Vielfach wurde diskriminierende Behandlung von Antragstellern bei ihrem Ausreisebegehren und auch bei Besuchsreisen durch Amtsträger beklagt. Deren Verhalten trug zur Belastung der Atmosphäre auch für diejenigen bei, die im Lande bleiben wollen. Die Entlassung ausreisewilliger Lehrer, Intellektueller und Künstler wirkte nicht als abschreckend, sondern als Ansporn für weitere Ausreisewünsche. (…)
Diese Feststellungen … waren nach Einschätzung von Dr. Hüsch zu sehr idealisiert und schienen von interessierter Seite an das Innenministerium herangetragen zu sein. Die nun 13-jährige Beobachtung der rumänischen Entwicklung, viele Einzelheiten und Einzelerfahrungen, veranlassten Dr. Hüsch zu nachdrücklicher Darstellung gegenüber dem Innenministerium, dass die ideellen Fragen und Probleme zwar bestünden, die materielle Bedrückung, die tatsächliche Unfreiheit, die Einengung durch Securitate, die materielle Not, das Fehlen von sozialen Einrichtungen, die unzulängliche Betreuung in Krankheitsfällen und auch die unzulängliche Ernährungslage den Wunsch nach Aussiedlung umso dringlicher mache, als sich die Nachrichten über die sich ständig bessernde Lage in der Bundesrepublik mehrten. (…) Da aus der rumänischen Politik im Allgemeinen und aus dem besonderen Verhalten der Amtsträger keinerlei Hoffnung auf Änderung aufkommen könne, verschärfe sich der Auswanderungsdruck. (…)

Ansetzend bei diesen Erörterungen hatte Dr. Hüsch insbesondere gegenüber den Verhandlungsführern Andronic und Oprescu im inoffiziellen Teil immer wieder Überlegungen angestoßen, die Grundlage für das dramatische Ausreiseverlangen der deutschstämmigen Rumänen dadurch zu mildern, dass man deren Lebensverhältnisse in Rumänien verbessern könnte. Die Verhandlungsführer wurden nachdenklich, zeigten aber in den offiziellen Gesprächen zunächst keine Reaktion.
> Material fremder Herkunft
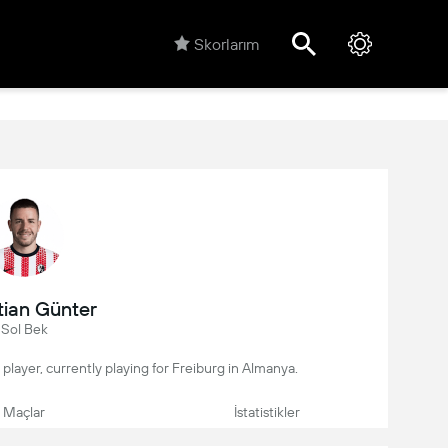
Skorlarım
tian Günter
Sol Bek
 player, currently playing for Freiburg in Almanya.
Maçlar
İstatistikler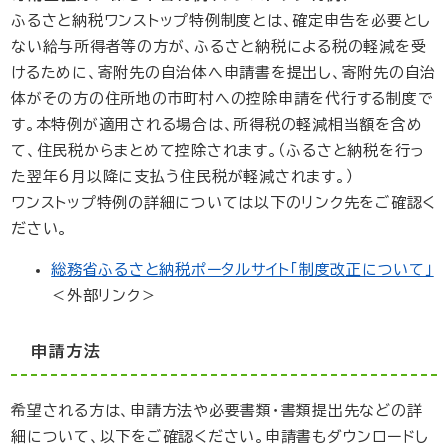
ふるさと納税ワンストップ特例制度とは、確定申告を必要とし
ない給与所得者等の方が、ふるさと納税による税の軽減を受
けるために、寄附先の自治体へ申請書を提出し、寄附先の自治
体がその方の住所地の市町村への控除申請を代行する制度で
す。本特例が適用される場合は、所得税の軽減相当額を含め
て、住民税からまとめて控除されます。（ふるさと納税を行っ
た翌年6月以降に支払う住民税が軽減されます。）
ワンストップ特例の詳細については以下のリンク先をご確認く
ださい。
総務省ふるさと納税ポータルサイト「制度改正について」
＜外部リンク＞
申請方法
希望される方は、申請方法や必要書類・書類提出先などの詳
細について、以下をご確認ください。申請書もダウンロードし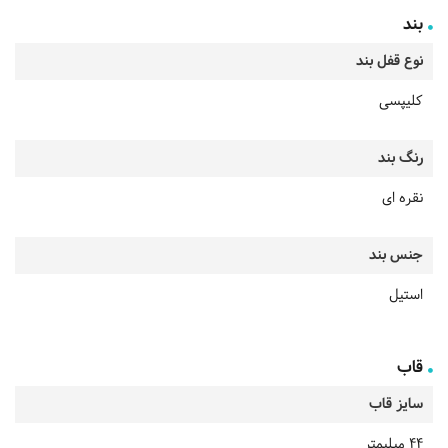
بند
نوع قفل بند
کلیپسی
رنگ بند
نقره ای
جنس بند
استیل
قاب
سایز قاب
44 میلیمتر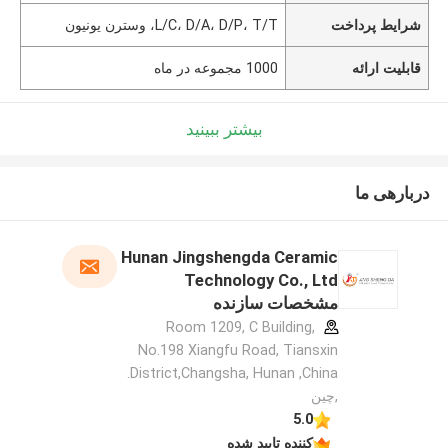
شرایط پرداخت
L/C، D/A، D/P، T/T، وسترن یونیون
قابلیت ارائه
1000 مجموعه در ماه
بیشتر ببینید
دربارهی ما
Hunan Jingshengda Ceramic
Technology Co., Ltd
مشخصات سازنده
Room 1209, C Building,
No.198 Xiangfu Road, Tiansxin
District,Changsha, Hunan ,China.
,چین
5.0
کننده تایید شده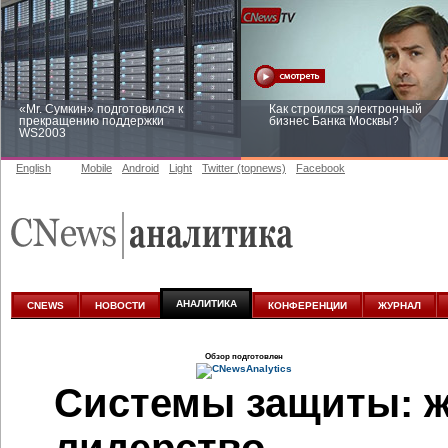
«Mr. Сумкин» подготовился к
Как строился электронный
прекращению поддержки
бизнес Банка Москвы?
WS2003
English
Mobile
Android
Light
Twitter (topnews)
Facebook
Заоблачная оптимизация: как
Рейтинг CNewsInfrastructure 20
Faberlic изменил подход к
приглашаем участвовать
аналитике
АНАЛИТИКА
CNEWS
НОВОСТИ
КОНФЕРЕНЦИИ
ЖУРНАЛ
Обзор подготовлен
Системы защиты: ж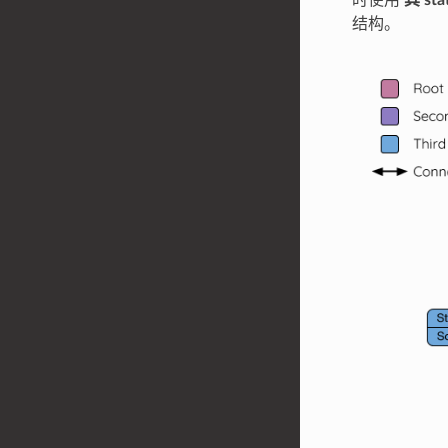
时使用
其 s
结构。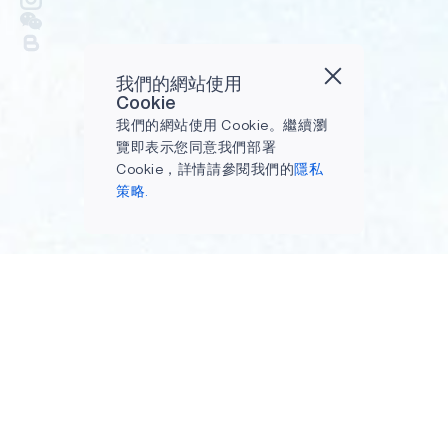
我們的網站使用
Cookie
我們的網站使用 Cookie。繼續瀏
覽即表示您同意我們部署
Cookie，詳情請參閱我們的
隱私
策略.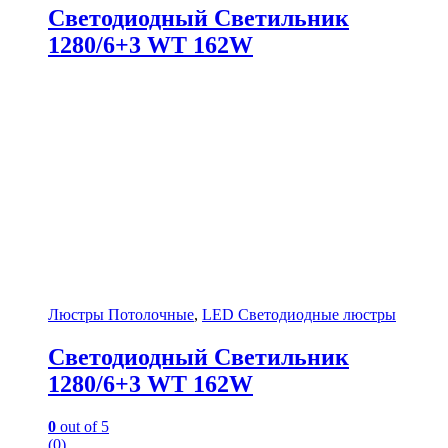
Светодиодный Светильник
1280/6+3 WT 162W
Люстры Потолочные
,
LED Светодиодные люстры
Светодиодный Светильник
1280/6+3 WT 162W
0
out of 5
(0)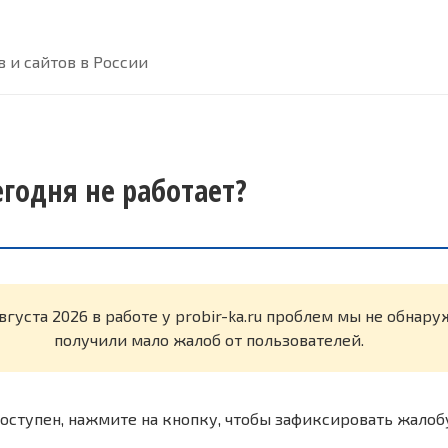
 и сайтов в России
сегодня не работает?
вгуста 2026 в работе у probir-ka.ru проблем мы не обнар
получили мало жалоб от пользователей.
оступен, нажмите на кнопку, чтобы зафиксировать жалоб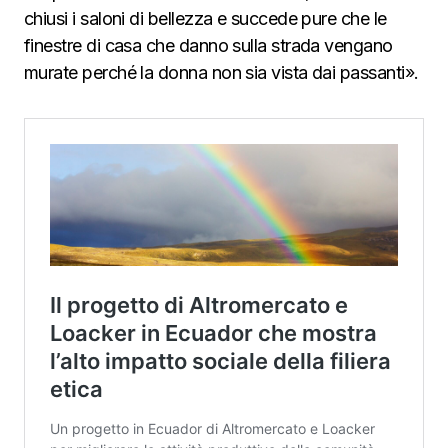
chiusi i saloni di bellezza e succede pure che le
finestre di casa che danno sulla strada vengano
murate perché la donna non sia vista dai passanti».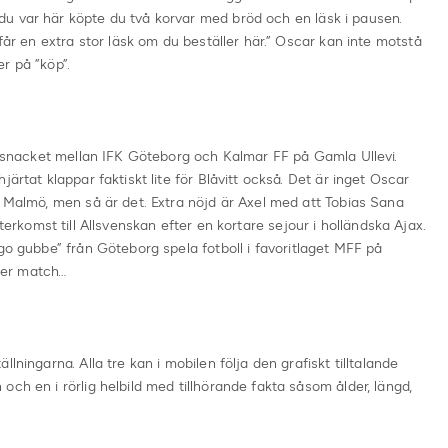
u var här köpte du två korvar med bröd och en läsk i pausen.
 får en extra stor läsk om du beställer här.” Oscar kan inte motstå
r på ”köp”.
uppsnacket mellan IFK Göteborg och Kalmar FF på Gamla Ullevi.
ärtat klappar faktiskt lite för Blåvitt också. Det är inget Oscar
i Malmö, men så är det. Extra nöjd är Axel med att Tobias Sana
in återkomst till Allsvenskan efter en kortare sejour i holländska Ajax.
go gubbe” från Göteborg spela fotboll i favoritlaget MFF på
ter match…
lningarna. Alla tre kan i mobilen följa den grafiskt tilltalande
ch en i rörlig helbild med tillhörande fakta såsom ålder, längd,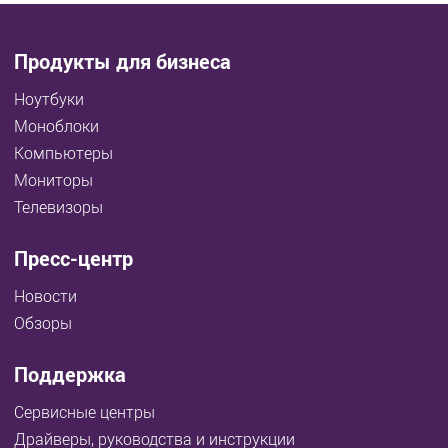
Продукты для бизнеса
Ноутбуки
Моноблоки
Компьютеры
Мониторы
Телевизоры
Пресс-центр
Новости
Обзоры
Поддержка
Сервисные центры
Драйверы, руководства и инструкции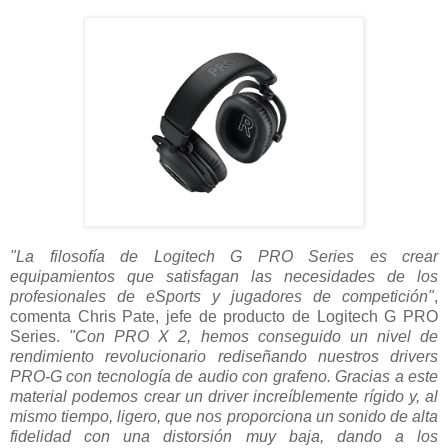
"La filosofía de Logitech G PRO Series es crear
equipamientos que satisfagan las necesidades de los
profesionales de eSports y jugadores de competición"
,
comenta Chris Pate, jefe de producto de Logitech G PRO
Series.
"Con PRO X 2, hemos conseguido un nivel de
rendimiento revolucionario rediseñando nuestros drivers
PRO-G con tecnología de audio con grafeno. Gracias a este
material podemos crear un driver increíblemente rígido y, al
mismo tiempo, ligero, que nos proporciona un sonido de alta
fidelidad con una distorsión muy baja, dando a los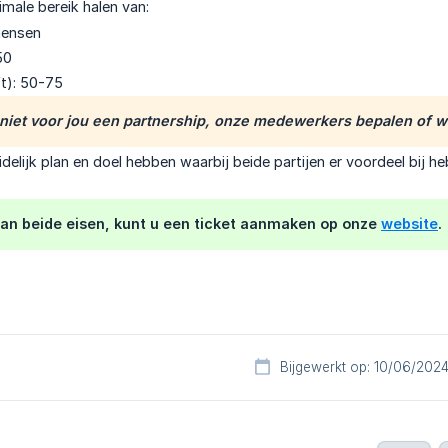
male bereik halen van:
mensen
50
t): 50-75
 niet voor jou een partnership, onze medewerkers bepalen of wi
delijk plan en doel hebben waarbij beide partijen er voordeel bij h
aan beide eisen, kunt u een ticket aanmaken op onze
website
.
Bijgewerkt op: 10/06/202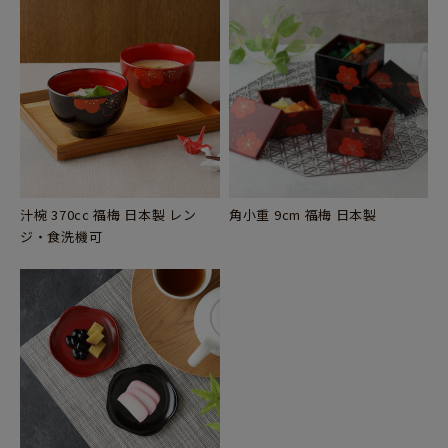
汁椀 370cc 福梅 日本製 レン
角小重 9cm 福梅 日本製
ジ・食洗機可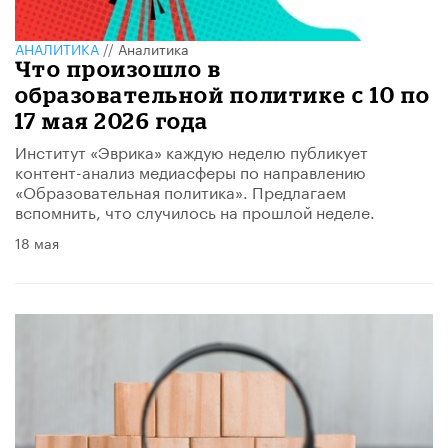
АНАЛИТИКА
//
Аналитика
Что произошло в
образовательной политике с 10 по
17 мая 2026 года
Институт «Эврика» каждую неделю публикует
контент-анализ медиасферы по направлению
«Образовательная политика». Предлагаем
вспомнить, что случилось на прошлой неделе.
18 мая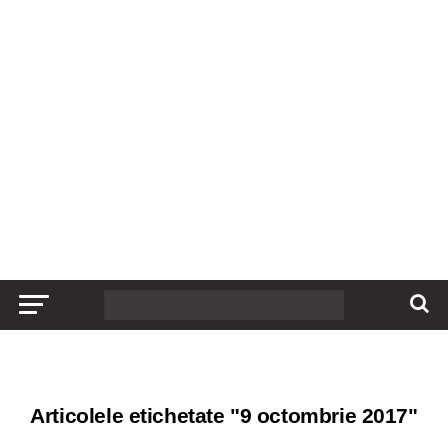
Articolele etichetate "9 octombrie 2017"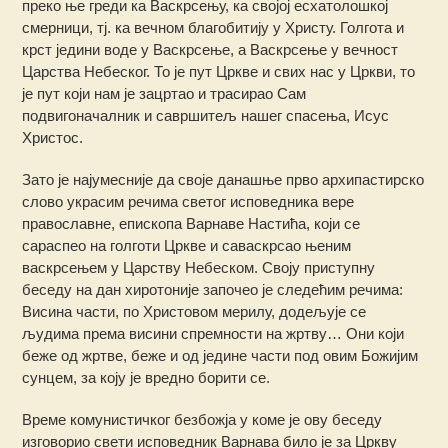
преко ње греди ка Васкрсењу, ка својој есхатолошкој
смерници, тј. ка вечном благобитију у Христу. Голгота и
крст једини воде у Васкрсење, а Васкрсење у вечност
Царства Небеског. То је пут Цркве и свих нас у Цркви, то
је пут који нам је зацртао и трасирао Сам
подвигоначалник и савршитељ нашег спасења, Исус
Христос.
Зато је најумесније да своје данашње прво архипастирско
слово украсим речима светог исповедника вере
православне, епископа Варнаве Настића, који се
сараспео на голготи Цркве и саваскрсао њеним
васкрсењем у Царству Небеском. Своју приступну
беседу на дан хиротоније започео је следећим речима:
Висина части, по Христовом мерилу, додељује се
људима према висини спремности на жртву… Они који
беже од жртве, беже и од једине части под овим Божијим
сунцем, за коју је вредно борити се.
Време комунистичког безбожја у коме је ову беседу
изговорио свети исповедник Варнава било је за Цркву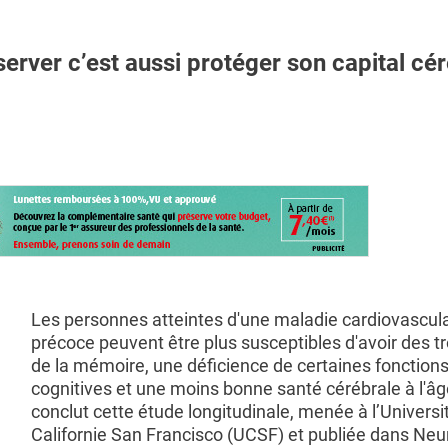
er c’est aussi protéger son capital cér
Les personnes atteintes d'une maladie cardiovascula
précoce peuvent être plus susceptibles d'avoir des t
de la mémoire, une déficience de certaines fonction
cognitives et une moins bonne santé cérébrale à l'âg
conclut cette étude longitudinale, menée à l’Universi
Californie San Francisco (UCSF) et publiée dans Neu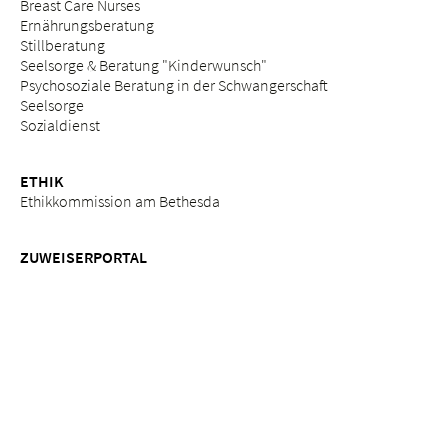
Breast Care Nurses
Ernährungsberatung
Stillberatung
Seelsorge & Beratung "Kinderwunsch"
Psychosoziale Beratung in der Schwangerschaft
Seelsorge
Sozialdienst
ETHIK
Ethikkommission am Bethesda
ZUWEISERPORTAL
Überweisung
Fortbildungen
Services
Impressum
Datenschutz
In den internen Beratungen mit Regierungsdirektor Meissner und auch mit Minister Baum regte Dr. Hüsch wiederholt an, Verhandlungsbemühungen zu eröffnen mit dem Ziel, stabilisierende Maßnahmen zugunsten der verbleibenden deutschstämmigen Rumänen anzustreben. Anfänglich zögerten die Angesprochenen, weil eine Zuständigkeit nicht gegeben war und man offensichtlich auch nicht in die Ressortzuständigkeit anderer Bereiche – insbesondere des Auswärtigen Amtes und der dort verankerten auswärtigen Kulturpolitik eingreifen wollte. Alle dort placierten Bemühungen hatten jedoch nicht zu einem sichtbaren Erfolg geführt. Es blieb auch erkennbar, dass die rumänischen Behörden, insbesondere im kulturellen Bereich die Kooperation so gering wie nur möglich halten wollten. Die Assimilierungspolitik der rumänischen Staatsführung schien irgendwelche Konzessionen nicht zu erlauben. Der kommunistisch-sozialistische Grundsatz: „Gleichheit in totaler Armut“ war so stark, dass es auch anderen Bemühungen nicht gelang, Fortschritte zu erreichen.